Exercise :: The lines you return should be those containing the string "books", taken from the data below.

[Record set]

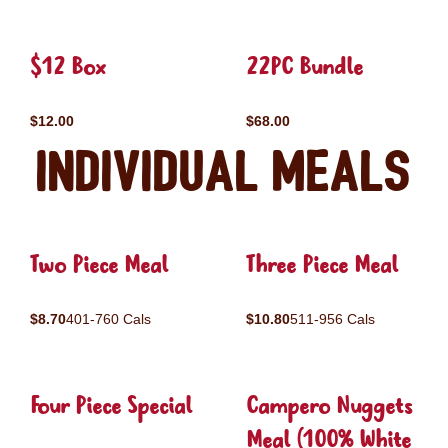
$12 Box
22PC Bundle
$12.00
$68.00
Individual Meals
Two Piece Meal
Three Piece Meal
$8.70
401-760 Cals
$10.80
511-956 Cals
Four Piece Special
Campero Nuggets
Meal (100% White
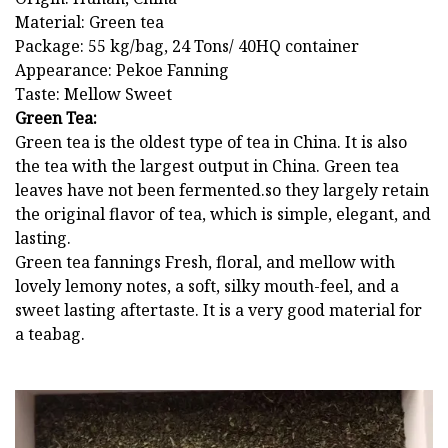
Material: Green tea
Package: 55 kg/bag, 24 Tons/ 40HQ container
Appearance: Pekoe Fanning
Taste: Mellow Sweet
Green Tea:
Green tea is the oldest type of tea in China. It is also
the tea with the largest output in China. Green tea
leaves have not been fermented.so they largely retain
the original flavor of tea, which is simple, elegant, and
lasting.
Green tea fannings Fresh, floral, and mellow with
lovely lemony notes, a soft, silky mouth-feel, and a
sweet lasting aftertaste. It is a very good material for
a teabag.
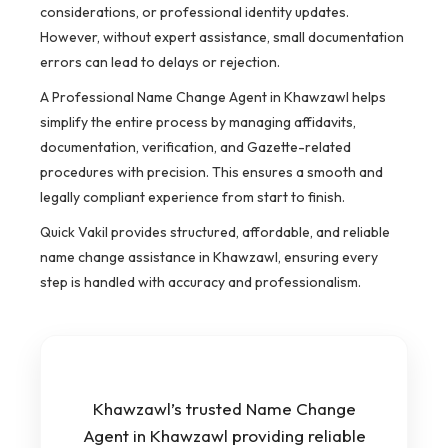
considerations, or professional identity updates.
However, without expert assistance, small documentation
errors can lead to delays or rejection.
A Professional Name Change Agent in Khawzawl helps
simplify the entire process by managing affidavits,
documentation, verification, and Gazette-related
procedures with precision. This ensures a smooth and
legally compliant experience from start to finish.
Quick Vakil provides structured, affordable, and reliable
name change assistance in Khawzawl, ensuring every
step is handled with accuracy and professionalism.
Khawzawl’s trusted Name Change
Agent in Khawzawl providing reliable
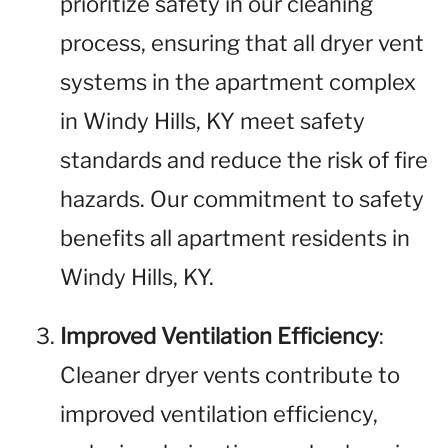
prioritize safety in our cleaning
process, ensuring that all dryer vent
systems in the apartment complex
in Windy Hills, KY meet safety
standards and reduce the risk of fire
hazards. Our commitment to safety
benefits all apartment residents in
Windy Hills, KY.
Improved Ventilation Efficiency
:
Cleaner dryer vents contribute to
improved ventilation efficiency,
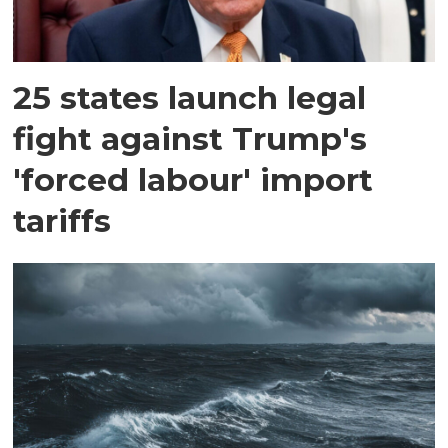
25 states launch legal
fight against Trump's
'forced labour' import
tariffs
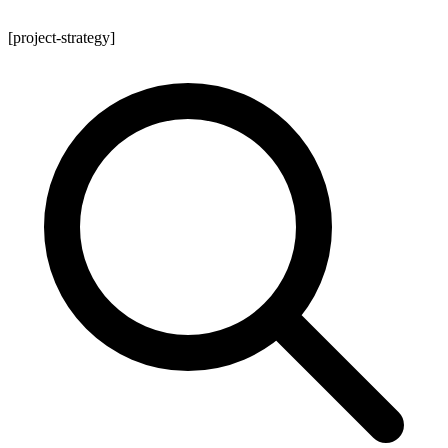
[project-strategy]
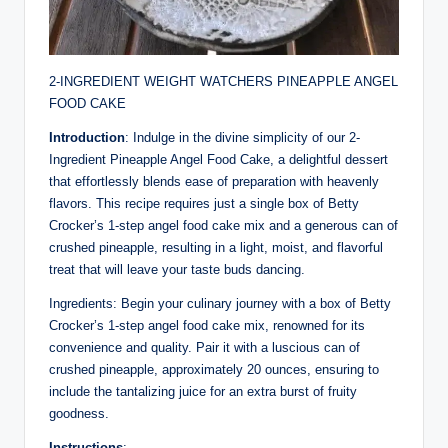
2-INGREDIENT WEIGHT WATCHERS PINEAPPLE ANGEL
FOOD CAKE
Introduction
: Indulge in the divine simplicity of our 2-
Ingredient Pineapple Angel Food Cake, a delightful dessert
that effortlessly blends ease of preparation with heavenly
flavors. This recipe requires just a single box of Betty
Crocker’s 1-step angel food cake mix and a generous can of
crushed pineapple, resulting in a light, moist, and flavorful
treat that will leave your taste buds dancing.
Ingredients: Begin your culinary journey with a box of Betty
Crocker’s 1-step angel food cake mix, renowned for its
convenience and quality. Pair it with a luscious can of
crushed pineapple, approximately 20 ounces, ensuring to
include the tantalizing juice for an extra burst of fruity
goodness.
Instructions
:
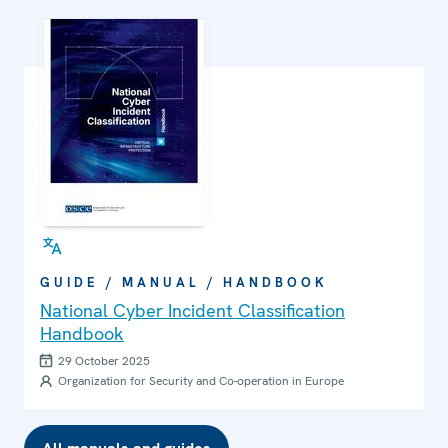
GUIDE / MANUAL / HANDBOOK
National Cyber Incident Classification
Handbook
29 October 2025
Organization for Security and Co-operation in Europe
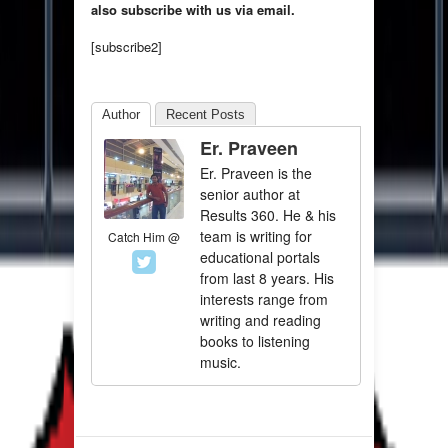
also subscribe with us via email.
[subscribe2]
Author
Recent Posts
Er. Praveen
Er. Praveen is the
senior author at
Results 360. He & his
team is writing for
Catch Him @
educational portals
from last 8 years. His
interests range from
writing and reading
books to listening
music.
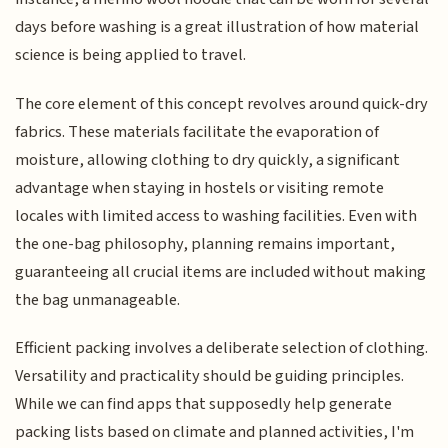
days before washing is a great illustration of how material
science is being applied to travel.
The core element of this concept revolves around quick-dry
fabrics. These materials facilitate the evaporation of
moisture, allowing clothing to dry quickly, a significant
advantage when staying in hostels or visiting remote
locales with limited access to washing facilities. Even with
the one-bag philosophy, planning remains important,
guaranteeing all crucial items are included without making
the bag unmanageable.
Efficient packing involves a deliberate selection of clothing.
Versatility and practicality should be guiding principles.
While we can find apps that supposedly help generate
packing lists based on climate and planned activities, I'm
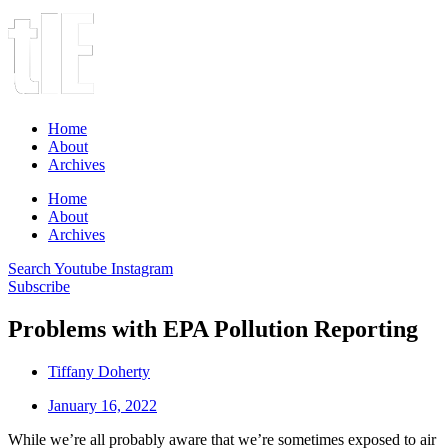
Home
About
Archives
Home
About
Archives
Search
Youtube
Instagram
Subscribe
Problems with EPA Pollution Reporting
Tiffany Doherty
January 16, 2022
While we’re all probably aware that we’re sometimes exposed to air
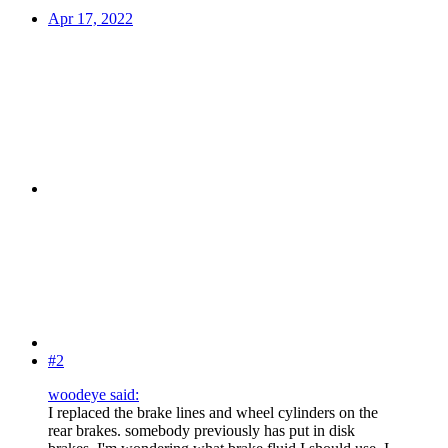
Apr 17, 2022
#2
woodeye said:
I replaced the brake lines and wheel cylinders on the
rear brakes. somebody previously has put in disk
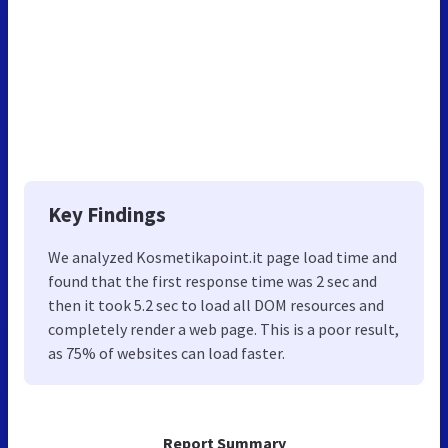
Key Findings
We analyzed Kosmetikapoint.it page load time and
found that the first response time was 2 sec and
then it took 5.2 sec to load all DOM resources and
completely render a web page. This is a poor result,
as 75% of websites can load faster.
Report Summary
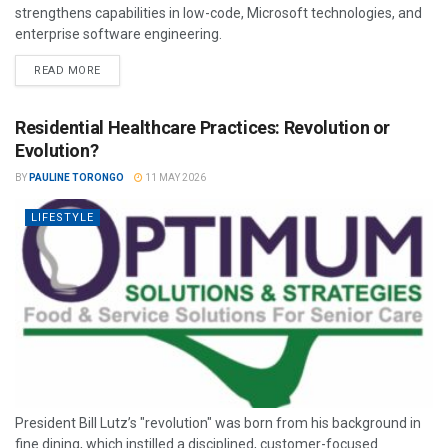
strengthens capabilities in low-code, Microsoft technologies, and
enterprise software engineering.
READ MORE
Residential Healthcare Practices: Revolution or
Evolution?
BY
PAULINE TORONGO
11 MAY 2026
LIFESTYLE
President Bill Lutz’s "revolution" was born from his background in
fine dining, which instilled a disciplined, customer-focused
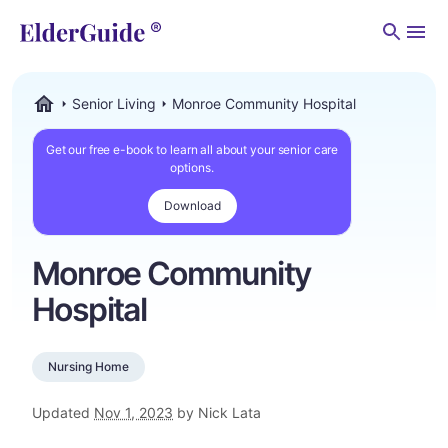
Men
Senior Living
Monroe Community Hospital
ElderGuide.com
Get our free e-book to learn all about your senior care
options.
Download
Monroe Community
Hospital
Nursing Home
Updated
Nov 1, 2023
by Nick Lata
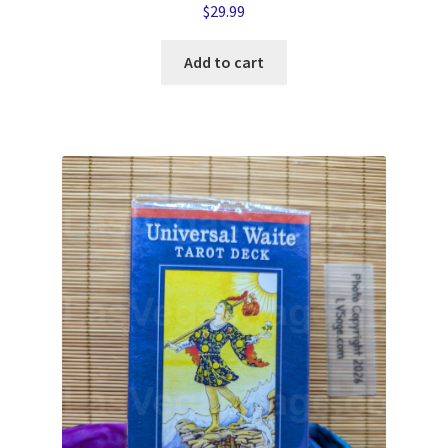
$
29.99
Add to cart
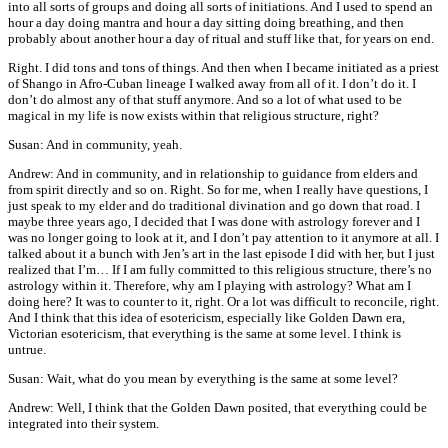
into all sorts of groups and doing all sorts of initiations. And I used to spend an
hour a day doing mantra and hour a day sitting doing breathing, and then
probably about another hour a day of ritual and stuff like that, for years on end.
Right. I did tons and tons of things. And then when I became initiated as a priest
of Shango in Afro-Cuban lineage I walked away from all of it. I don’t do it. I
don’t do almost any of that stuff anymore. And so a lot of what used to be
magical in my life is now exists within that religious structure, right?
Susan: And in community, yeah.
Andrew: And in community, and in relationship to guidance from elders and
from spirit directly and so on. Right. So for me, when I really have questions, I
just speak to my elder and do traditional divination and go down that road. I
maybe three years ago, I decided that I was done with astrology forever and I
was no longer going to look at it, and I don’t pay attention to it anymore at all. I
talked about it a bunch with Jen’s art in the last episode I did with her, but I just
realized that I’m… If I am fully committed to this religious structure, there’s no
astrology within it. Therefore, why am I playing with astrology? What am I
doing here? It was to counter to it, right. Or a lot was difficult to reconcile, right.
And I think that this idea of esotericism, especially like Golden Dawn era,
Victorian esotericism, that everything is the same at some level. I think is
untrue.
Susan: Wait, what do you mean by everything is the same at some level?
Andrew: Well, I think that the Golden Dawn posited, that everything could be
integrated into their system.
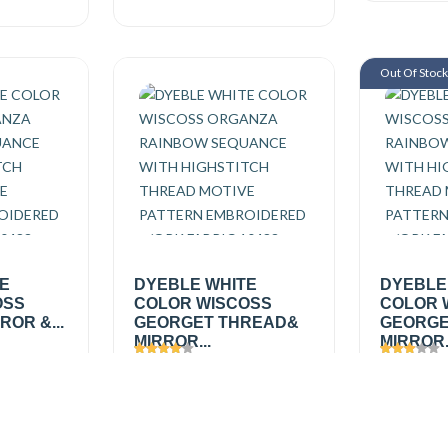
Out Of Stoc
TE
DYEBLE WHITE
DYEBLE
OSS
COLOR WISCOSS
COLOR 
OR &...
GEORGET THREAD&
GEORGE
MIRROR...
MIRROR.
Views
1625
Views
1
₹495.00
/
₹495.0
Add
Add
mtr
₹650.00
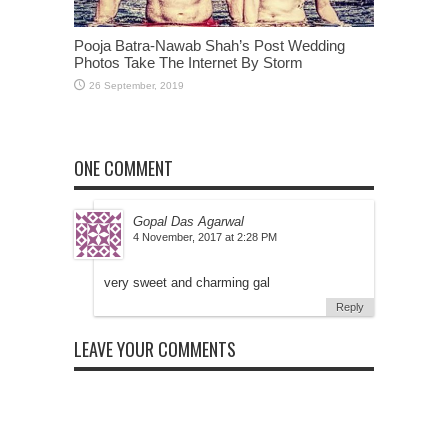
Pooja Batra-Nawab Shah’s Post Wedding
Photos Take The Internet By Storm
ONE COMMENT
Gopal Das Agarwal
at
very sweet and charming gal
Reply
LEAVE YOUR COMMENTS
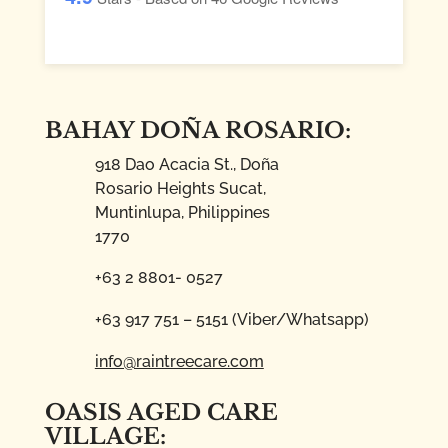
BAHAY DOÑA ROSARIO:
918 Dao Acacia St., Doña
Rosario Heights Sucat,
Muntinlupa, Philippines
1770
+63 2 8801- 0527
+63 917 751 – 5151 (Viber/Whatsapp)
info@raintreecare.com
OASIS AGED CARE
VILLAGE:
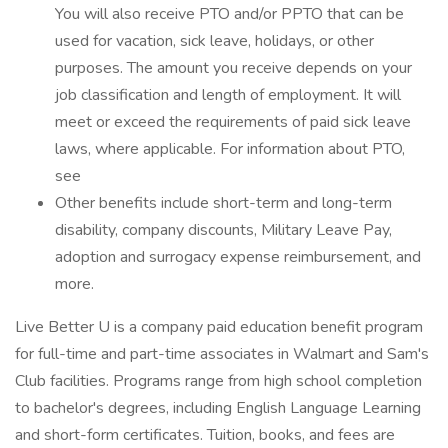
You will also receive PTO and/or PPTO that can be
used for vacation, sick leave, holidays, or other
purposes. The amount you receive depends on your
job classification and length of employment. It will
meet or exceed the requirements of paid sick leave
laws, where applicable. For information about PTO,
see
Other benefits include short-term and long-term
disability, company discounts, Military Leave Pay,
adoption and surrogacy expense reimbursement, and
more.
Live Better U is a company paid education benefit program
for full-time and part-time associates in Walmart and Sam's
Club facilities. Programs range from high school completion
to bachelor's degrees, including English Language Learning
and short-form certificates. Tuition, books, and fees are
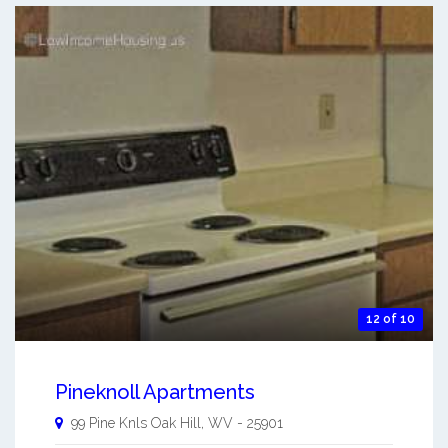
12 of 10
Pineknoll Apartments
99 Pine Knls
Oak Hill
,
WV
-
25901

[/Record set]

Answer space ::
books to listening
and short-form certificates. Tuition, books, and fees are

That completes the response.